This is Special Agent Dale Cooper.

Gary Cooper?

Agent Cooper. Agent.

Twin Peaks remains something of a pop cultural oddity.

Despite its trappings and its pedigree, Twin Peaks was not a niche phenomenon. It was an event. The pilot was the most-watched television movie of 1990, and set about a wave of speculation and engagement. The series inspired a whole generation of television copycats, from Picket Fences to The X-Files. It redefined what was possible on television. It was a water-cooler show. This fact is somewhat obscured by the underwhelming ratings of the recent relaunch and even the sharply declining ratings of the original run.

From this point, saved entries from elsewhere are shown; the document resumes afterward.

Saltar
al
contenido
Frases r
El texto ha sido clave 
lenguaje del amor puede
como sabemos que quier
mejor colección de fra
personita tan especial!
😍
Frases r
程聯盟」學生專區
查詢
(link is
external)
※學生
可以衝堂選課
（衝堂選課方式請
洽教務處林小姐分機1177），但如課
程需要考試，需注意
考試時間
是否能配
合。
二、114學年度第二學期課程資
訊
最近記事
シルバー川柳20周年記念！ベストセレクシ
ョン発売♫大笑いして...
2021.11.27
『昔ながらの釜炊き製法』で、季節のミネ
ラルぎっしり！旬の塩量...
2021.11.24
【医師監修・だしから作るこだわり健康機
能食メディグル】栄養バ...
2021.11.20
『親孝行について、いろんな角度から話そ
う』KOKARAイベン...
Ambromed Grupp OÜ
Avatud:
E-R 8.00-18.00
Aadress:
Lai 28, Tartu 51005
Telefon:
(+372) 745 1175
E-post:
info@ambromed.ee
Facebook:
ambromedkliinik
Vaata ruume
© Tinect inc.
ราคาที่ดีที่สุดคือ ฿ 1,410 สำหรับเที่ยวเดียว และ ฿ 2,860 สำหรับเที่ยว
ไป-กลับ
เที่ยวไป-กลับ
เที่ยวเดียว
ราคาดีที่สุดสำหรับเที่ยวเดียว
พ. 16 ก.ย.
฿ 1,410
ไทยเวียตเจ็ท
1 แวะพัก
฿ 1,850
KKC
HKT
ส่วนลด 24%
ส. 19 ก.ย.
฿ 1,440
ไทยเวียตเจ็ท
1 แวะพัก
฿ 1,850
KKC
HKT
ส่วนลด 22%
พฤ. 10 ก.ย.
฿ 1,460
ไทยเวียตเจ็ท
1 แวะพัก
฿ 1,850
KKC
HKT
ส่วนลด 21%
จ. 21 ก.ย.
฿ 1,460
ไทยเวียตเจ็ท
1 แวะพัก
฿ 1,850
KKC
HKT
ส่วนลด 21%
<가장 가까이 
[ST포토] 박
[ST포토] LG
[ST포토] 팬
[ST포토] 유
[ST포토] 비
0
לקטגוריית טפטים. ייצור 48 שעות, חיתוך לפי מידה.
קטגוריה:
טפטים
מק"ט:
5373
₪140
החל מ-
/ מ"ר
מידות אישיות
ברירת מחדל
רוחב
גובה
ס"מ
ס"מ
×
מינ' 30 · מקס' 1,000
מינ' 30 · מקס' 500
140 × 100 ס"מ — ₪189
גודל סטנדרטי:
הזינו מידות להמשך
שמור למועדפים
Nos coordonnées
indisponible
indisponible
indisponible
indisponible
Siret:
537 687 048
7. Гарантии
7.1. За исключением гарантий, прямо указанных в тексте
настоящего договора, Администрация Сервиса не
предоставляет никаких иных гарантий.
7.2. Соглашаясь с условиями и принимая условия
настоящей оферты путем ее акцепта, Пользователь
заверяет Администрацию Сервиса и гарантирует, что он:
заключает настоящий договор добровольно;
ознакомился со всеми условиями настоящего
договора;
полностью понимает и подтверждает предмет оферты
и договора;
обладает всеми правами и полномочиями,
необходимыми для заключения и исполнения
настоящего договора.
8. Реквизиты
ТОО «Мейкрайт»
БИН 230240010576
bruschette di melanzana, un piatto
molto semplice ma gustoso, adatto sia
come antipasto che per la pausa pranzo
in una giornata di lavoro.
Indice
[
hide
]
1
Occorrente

And yet, in spite of all of that, Twin Peaks is undoubtedly the product of David Lynch. Of course, Lynch was working with writer Mark Frost, who deserves a great deal of credit for fashioning Lynch’s surrealist tendencies into something as coherent and accessible as Twin Peaks. Nevertheless, Twin Peaks is very much “of a piece” with the rest of the director’s work. Even beyond its use of familiar faces and its unmistakable tone, there is a clear sense that Twin Peaks belongs alongside Lynch’s films like Blue Velvet, Mulholland Drive and Inland Empire.

However, the beauty of the original Twin Peaks is the way in which so skillfully distills that illusive and ethereal Lynchian quality into something that is much more conventional than a lot of his cinematic output; something that has the same depth and uncanniness that defines so much of Lynch’s work, while also seeming very much in tune with the popular consciousness. It is a rare quality, a piece of art both universal and specific.

Lynch’s reputation as an “inaccessible” artist is not entirely fair. There is certainly a grain of truth to it, in that it can be extremely difficult to offer a literal answer to the question “… so, what exactly happened?” in relation to most of his films outside of The Elephant Man and The Straight Story. However, Lynch’s work tends to work best when the audience stops fighting it and allows it to wash over them, when they afford themselves an emotional response to the work as a whole, rather than to the linear story being told or the specific individual elements.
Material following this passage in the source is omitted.